Alfred Hitchcock earned the nickname "the master of suspense" but he tried his hand at a number of different genres early in his career. The offbeat 1931 romantic comedy Rich and Strange offers a satirical take on the genre through the story of a middle-class couple in a rut. This is an early Alfred Hitchcock movie for your library's classic film collection, or for film studies educators wanting to offer something other than the classic titles on your Alfred Hitchcock lesson plan.
The brilliant opening scene shows an entire city leaving work and crowding the streets and subway cars to get home, a sequence played without dialogue, like a silent movie with rich sound effects. "I want adventure," complains bored white-collar husband Fred (Henry Kendall) to his suburban wife Emily (Joan Barry). Her wish is granted when they inherit a small fortune from an uncle who encourages them to travel the world and broaden their horizons.

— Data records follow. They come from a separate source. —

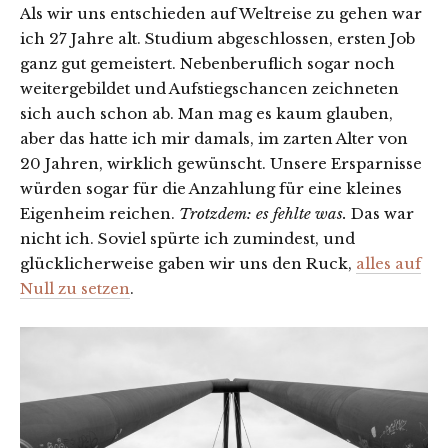
Als wir uns entschieden auf Weltreise zu gehen war
ich 27 Jahre alt. Studium abgeschlossen, ersten Job
ganz gut gemeistert. Nebenberuflich sogar noch
weitergebildet und Aufstiegschancen zeichneten
sich auch schon ab. Man mag es kaum glauben,
aber das hatte ich mir damals, im zarten Alter von
20 Jahren, wirklich gewünscht. Unsere Ersparnisse
würden sogar für die Anzahlung für eine kleines
Eigenheim reichen.
Trotzdem: es fehlte was.
Das war
nicht ich. Soviel spürte ich zumindest, und
glücklicherweise gaben wir uns den Ruck,
alles auf
Null zu setzen
.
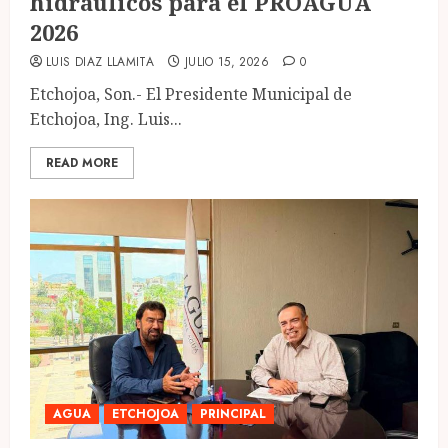
hidráulicos para el PROAGUA
2026
LUIS DIAZ LLAMITA
JULIO 15, 2026
0
Etchojoa, Son.- El Presidente Municipal de
Etchojoa, Ing. Luis...
READ MORE
AGUA
ETCHOJOA
PRINCIPAL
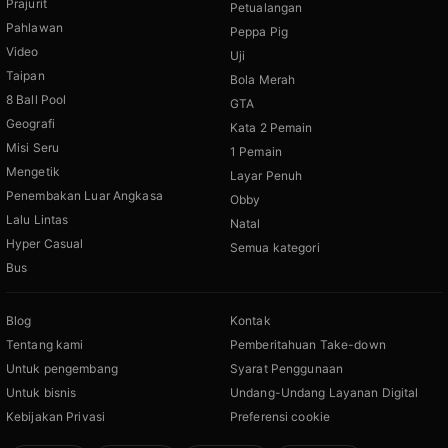
Prajurit
Petualangan
Pahlawan
Peppa Pig
Video
Uji
Taipan
Bola Merah
8 Ball Pool
GTA
Geografi
Kata 2 Pemain
Misi Seru
1 Pemain
Mengetik
Layar Penuh
Penembakan Luar Angkasa
Obby
Lalu Lintas
Natal
Hyper Casual
Semua kategori
Bus
Blog
Kontak
Tentang kami
Pemberitahuan Take-down
Untuk pengembang
Syarat Penggunaan
Untuk bisnis
Undang-Undang Layanan Digital
Kebijakan Privasi
Preferensi cookie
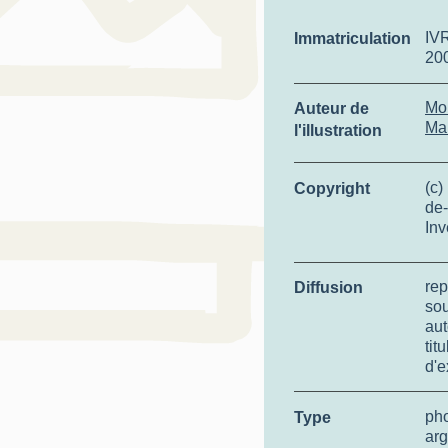
IV
Immatriculation
20
Mo
Auteur de
Ma
l'illustration
(c)
Copyright
de-
Inv
rep
Diffusion
so
aut
tit
d'e
ph
Type
arg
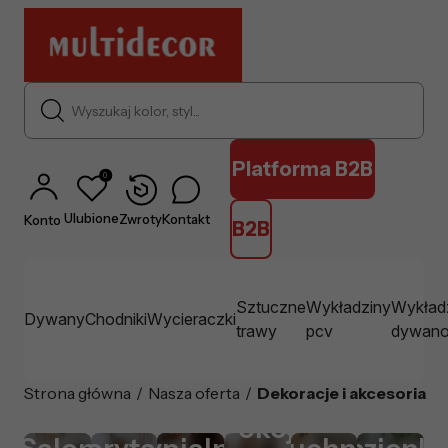
Wyszukaj kolor, styl...
Platforma B2B
0
Ulubione
Zwroty
Kontakt
Konto
B2B
Sztuczne
Wykładziny
Wykład
Dywany
Chodniki
Wycieraczki
trawy
pcv
dywan
Strona główna
/
Nasza oferta
/
Dekoracje i akcesoria
Pokój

They confront every new experience with the blinders of their repressed, complacent, provincial lives. Henry spends much of their around-the-world voyage seasick and holed up in his cabin, leaving the more sociable Emily to be wooed by an older society gentleman, and when he finally rouses himself he becomes entranced by a glamorous European princess. She is, of course, simply a con woman who sizes Henry up as an easy mark with money and he's easy prey.
Before their adventure comes to its conclusion, they are left behind as the ship sinks, literally adrift before finally returning home to their safe, sheltered life in England. It's an unusual film in Hitchcock's career and Hitchcock and his wife and creative partner Alma Reville took rare screen credit on the screenplay. Fred is the least likable of Hitch's protagonists and Henry Kendall plays him as a sour, shallow man whose pretensions of sophistication are betrayed in every gesture.
Fred and Emily are so sheltered they are scandalized and discomforted by the Follies Bergere in Paris, fleeing the theater in their embarrassment. They are most comfortable in the social bubble of fellow countrymen of their world cruise. It's a minor but interesting film from Hitchcock's early career, a rare comedy featuring some of the most pointed social satire. It's not the film you would choose to begin exploring Hitchcock's British period but it illuminates themes he weaves into his later thrillers of complacent middle-class characters thrust into danger and international intrigue.
Kino Lorber's new DVD and Blu-ray edition are mastered from the 4K BFI restoration, which features a crisp image and digitally remastered sound. It's the best this film has ever looked on home video (after so many indifferent releases made from often substandard prints) and is likely to stand as the definitive disc edition. Features new audio commentary by film historian Troy Howarth, an archival audio clip from Francois Truffaut's interview with Hitchcock, and a short introduction by Noël Simsolo (in French with English subtitles).